-- Data shown follows --

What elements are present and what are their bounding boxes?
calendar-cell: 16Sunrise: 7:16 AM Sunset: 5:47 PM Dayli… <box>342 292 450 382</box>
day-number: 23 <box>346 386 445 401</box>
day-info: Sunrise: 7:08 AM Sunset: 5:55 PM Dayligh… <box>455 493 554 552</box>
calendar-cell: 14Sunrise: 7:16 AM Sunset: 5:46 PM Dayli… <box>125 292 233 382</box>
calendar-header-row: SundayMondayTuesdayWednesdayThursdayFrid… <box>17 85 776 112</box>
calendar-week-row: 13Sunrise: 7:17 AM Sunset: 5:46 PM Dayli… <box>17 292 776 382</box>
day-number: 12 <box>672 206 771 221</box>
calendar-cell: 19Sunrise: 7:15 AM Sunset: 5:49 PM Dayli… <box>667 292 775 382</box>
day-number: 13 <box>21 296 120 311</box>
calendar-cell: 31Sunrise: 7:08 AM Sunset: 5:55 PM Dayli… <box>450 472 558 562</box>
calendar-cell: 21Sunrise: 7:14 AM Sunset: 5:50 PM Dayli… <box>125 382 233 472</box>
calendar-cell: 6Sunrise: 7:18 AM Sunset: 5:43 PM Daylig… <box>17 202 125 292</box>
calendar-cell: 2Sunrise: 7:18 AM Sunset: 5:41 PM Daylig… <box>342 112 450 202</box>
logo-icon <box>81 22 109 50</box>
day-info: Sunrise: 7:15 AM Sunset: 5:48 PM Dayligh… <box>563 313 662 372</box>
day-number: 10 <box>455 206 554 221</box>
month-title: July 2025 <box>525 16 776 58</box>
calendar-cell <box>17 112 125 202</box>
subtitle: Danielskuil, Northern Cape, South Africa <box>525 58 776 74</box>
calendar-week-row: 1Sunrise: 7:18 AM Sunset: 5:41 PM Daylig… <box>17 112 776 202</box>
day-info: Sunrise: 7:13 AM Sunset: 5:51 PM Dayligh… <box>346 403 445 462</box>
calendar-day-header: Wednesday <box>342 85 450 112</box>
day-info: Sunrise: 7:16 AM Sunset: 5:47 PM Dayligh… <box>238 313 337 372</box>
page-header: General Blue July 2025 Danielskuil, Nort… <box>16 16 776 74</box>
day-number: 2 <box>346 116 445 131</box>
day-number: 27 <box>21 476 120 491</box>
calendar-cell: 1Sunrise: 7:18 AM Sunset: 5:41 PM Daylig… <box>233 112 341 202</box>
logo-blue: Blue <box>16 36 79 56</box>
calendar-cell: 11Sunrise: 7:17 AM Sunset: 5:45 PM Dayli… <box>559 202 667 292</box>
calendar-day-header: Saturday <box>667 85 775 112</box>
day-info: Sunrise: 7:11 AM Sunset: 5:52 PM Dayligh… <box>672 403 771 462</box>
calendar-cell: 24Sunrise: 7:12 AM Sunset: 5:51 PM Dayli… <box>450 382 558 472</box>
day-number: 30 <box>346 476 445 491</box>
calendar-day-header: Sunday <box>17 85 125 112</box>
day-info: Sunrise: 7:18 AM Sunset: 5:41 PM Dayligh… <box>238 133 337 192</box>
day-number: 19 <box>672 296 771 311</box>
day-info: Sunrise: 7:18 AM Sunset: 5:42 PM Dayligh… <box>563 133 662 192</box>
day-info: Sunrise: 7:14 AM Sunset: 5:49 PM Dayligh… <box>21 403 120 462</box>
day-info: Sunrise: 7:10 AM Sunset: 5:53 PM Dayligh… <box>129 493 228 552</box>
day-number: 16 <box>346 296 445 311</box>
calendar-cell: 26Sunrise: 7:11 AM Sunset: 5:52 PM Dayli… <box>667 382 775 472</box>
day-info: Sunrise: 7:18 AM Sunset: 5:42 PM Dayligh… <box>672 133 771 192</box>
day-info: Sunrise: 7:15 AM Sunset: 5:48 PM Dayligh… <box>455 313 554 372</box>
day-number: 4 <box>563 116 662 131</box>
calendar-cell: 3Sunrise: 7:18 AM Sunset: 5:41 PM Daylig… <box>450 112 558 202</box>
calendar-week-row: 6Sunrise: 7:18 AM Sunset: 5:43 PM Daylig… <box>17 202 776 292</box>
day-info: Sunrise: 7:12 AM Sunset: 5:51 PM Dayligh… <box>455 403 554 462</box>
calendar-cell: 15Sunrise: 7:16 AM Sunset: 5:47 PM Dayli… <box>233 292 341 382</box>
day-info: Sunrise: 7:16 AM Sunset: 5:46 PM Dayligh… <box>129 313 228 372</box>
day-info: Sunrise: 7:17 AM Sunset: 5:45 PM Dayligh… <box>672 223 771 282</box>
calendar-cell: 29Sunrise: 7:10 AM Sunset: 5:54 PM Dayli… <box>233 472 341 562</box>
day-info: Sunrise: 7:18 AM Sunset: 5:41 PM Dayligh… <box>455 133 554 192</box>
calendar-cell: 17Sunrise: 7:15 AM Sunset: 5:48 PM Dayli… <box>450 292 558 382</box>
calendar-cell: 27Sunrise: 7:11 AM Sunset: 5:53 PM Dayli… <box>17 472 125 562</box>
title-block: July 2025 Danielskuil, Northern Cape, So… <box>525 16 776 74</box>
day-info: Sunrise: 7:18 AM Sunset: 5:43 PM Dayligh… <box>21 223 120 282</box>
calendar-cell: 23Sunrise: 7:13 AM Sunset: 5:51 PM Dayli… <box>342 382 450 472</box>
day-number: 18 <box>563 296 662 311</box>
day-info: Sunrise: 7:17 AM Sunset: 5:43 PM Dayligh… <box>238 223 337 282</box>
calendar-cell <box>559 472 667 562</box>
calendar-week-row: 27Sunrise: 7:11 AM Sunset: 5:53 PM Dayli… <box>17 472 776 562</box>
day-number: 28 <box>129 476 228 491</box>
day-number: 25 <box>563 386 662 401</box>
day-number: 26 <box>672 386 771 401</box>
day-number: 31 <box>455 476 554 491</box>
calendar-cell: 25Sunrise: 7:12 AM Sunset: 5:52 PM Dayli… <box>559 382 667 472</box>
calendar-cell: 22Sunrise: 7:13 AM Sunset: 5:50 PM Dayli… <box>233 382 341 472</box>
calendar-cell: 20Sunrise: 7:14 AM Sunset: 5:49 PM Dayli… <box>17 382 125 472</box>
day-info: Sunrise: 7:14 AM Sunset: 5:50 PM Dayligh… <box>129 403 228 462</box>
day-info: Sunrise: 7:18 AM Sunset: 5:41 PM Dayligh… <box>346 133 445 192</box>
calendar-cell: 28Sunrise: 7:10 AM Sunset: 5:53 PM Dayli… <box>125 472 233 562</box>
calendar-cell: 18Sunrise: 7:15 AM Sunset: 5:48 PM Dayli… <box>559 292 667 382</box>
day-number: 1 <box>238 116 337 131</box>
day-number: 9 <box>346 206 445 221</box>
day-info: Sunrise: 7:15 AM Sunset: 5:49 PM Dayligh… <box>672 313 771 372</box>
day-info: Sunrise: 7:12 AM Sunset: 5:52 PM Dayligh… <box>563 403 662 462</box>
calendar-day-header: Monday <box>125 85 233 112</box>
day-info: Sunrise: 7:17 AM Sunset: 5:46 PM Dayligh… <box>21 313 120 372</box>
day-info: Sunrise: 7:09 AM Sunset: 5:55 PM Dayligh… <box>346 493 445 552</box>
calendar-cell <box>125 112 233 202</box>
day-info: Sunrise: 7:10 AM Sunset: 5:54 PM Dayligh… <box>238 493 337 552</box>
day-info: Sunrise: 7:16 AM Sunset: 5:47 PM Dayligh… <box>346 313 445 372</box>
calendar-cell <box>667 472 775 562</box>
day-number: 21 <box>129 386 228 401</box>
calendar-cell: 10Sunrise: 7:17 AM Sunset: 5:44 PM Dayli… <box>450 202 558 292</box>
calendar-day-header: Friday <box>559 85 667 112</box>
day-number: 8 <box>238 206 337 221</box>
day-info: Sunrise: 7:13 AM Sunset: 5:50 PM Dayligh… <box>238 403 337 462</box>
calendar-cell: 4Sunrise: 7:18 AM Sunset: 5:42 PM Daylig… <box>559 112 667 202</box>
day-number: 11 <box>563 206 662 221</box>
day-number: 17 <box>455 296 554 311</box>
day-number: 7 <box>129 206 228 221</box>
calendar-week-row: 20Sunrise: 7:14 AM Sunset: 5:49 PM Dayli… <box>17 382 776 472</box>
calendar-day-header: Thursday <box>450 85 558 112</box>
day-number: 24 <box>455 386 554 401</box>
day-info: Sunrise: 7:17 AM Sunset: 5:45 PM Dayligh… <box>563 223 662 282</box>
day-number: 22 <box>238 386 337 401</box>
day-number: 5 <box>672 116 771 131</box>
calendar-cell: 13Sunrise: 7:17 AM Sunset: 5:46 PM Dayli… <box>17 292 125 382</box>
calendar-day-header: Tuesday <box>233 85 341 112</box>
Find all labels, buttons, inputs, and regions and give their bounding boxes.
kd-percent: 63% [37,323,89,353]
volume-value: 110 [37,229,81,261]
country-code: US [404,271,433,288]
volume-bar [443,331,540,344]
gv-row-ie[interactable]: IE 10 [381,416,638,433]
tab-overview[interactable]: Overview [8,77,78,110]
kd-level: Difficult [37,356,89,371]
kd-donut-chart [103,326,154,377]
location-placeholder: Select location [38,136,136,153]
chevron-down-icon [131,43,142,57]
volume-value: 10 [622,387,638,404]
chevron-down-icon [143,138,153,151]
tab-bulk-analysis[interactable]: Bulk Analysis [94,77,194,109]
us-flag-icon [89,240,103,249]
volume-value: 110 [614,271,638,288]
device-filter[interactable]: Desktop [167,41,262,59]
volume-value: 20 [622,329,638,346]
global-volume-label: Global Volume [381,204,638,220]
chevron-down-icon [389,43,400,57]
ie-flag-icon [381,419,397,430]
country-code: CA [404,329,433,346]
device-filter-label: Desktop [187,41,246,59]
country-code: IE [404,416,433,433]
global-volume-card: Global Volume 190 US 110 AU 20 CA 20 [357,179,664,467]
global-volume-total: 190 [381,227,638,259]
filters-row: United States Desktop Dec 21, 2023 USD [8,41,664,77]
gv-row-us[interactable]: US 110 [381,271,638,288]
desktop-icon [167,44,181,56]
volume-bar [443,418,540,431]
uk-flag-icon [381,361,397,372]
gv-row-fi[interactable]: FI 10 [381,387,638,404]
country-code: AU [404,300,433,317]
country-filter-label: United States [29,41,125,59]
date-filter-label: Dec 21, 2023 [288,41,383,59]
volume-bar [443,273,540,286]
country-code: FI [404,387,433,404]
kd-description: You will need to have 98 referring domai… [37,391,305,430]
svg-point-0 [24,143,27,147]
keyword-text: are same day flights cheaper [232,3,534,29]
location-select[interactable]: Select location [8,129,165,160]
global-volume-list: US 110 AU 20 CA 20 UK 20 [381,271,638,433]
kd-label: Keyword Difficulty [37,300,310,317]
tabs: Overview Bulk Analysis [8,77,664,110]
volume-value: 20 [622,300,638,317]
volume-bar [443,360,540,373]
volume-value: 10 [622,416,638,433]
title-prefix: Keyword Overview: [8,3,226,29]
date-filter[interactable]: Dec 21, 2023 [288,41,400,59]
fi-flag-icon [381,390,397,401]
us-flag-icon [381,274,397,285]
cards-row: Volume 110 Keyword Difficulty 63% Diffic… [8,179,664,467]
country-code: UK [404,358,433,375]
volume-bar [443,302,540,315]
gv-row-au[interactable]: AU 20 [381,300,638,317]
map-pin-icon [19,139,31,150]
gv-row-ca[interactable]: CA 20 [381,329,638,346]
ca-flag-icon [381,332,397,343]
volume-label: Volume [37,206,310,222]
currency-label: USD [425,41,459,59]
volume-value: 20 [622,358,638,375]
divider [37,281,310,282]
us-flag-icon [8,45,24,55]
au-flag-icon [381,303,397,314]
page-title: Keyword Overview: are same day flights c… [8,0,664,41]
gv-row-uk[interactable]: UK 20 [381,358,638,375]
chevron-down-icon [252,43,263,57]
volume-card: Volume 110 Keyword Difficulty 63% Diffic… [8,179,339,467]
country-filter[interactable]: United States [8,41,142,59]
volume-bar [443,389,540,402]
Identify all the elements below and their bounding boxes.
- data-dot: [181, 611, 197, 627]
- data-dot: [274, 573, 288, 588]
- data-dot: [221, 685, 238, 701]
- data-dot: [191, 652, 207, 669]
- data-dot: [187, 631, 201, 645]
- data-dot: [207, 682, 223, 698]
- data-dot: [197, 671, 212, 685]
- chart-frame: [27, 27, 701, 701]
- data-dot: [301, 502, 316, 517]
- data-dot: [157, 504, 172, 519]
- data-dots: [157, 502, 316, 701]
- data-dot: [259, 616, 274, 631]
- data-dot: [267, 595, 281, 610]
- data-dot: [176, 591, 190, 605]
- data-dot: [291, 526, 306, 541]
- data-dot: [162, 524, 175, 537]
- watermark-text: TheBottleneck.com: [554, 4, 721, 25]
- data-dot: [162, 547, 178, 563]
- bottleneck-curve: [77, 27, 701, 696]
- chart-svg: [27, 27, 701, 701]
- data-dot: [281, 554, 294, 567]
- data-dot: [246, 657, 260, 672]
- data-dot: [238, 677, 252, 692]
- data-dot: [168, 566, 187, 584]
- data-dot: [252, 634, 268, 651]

-- Data shown concluded --

■ **Work instructions**:
Which lines above contain the word "elements"? Show each of them.

■ **Result of the exercise**:
What elements are present and what are their bounding boxes?
Identify all the elements below and their bounding boxes.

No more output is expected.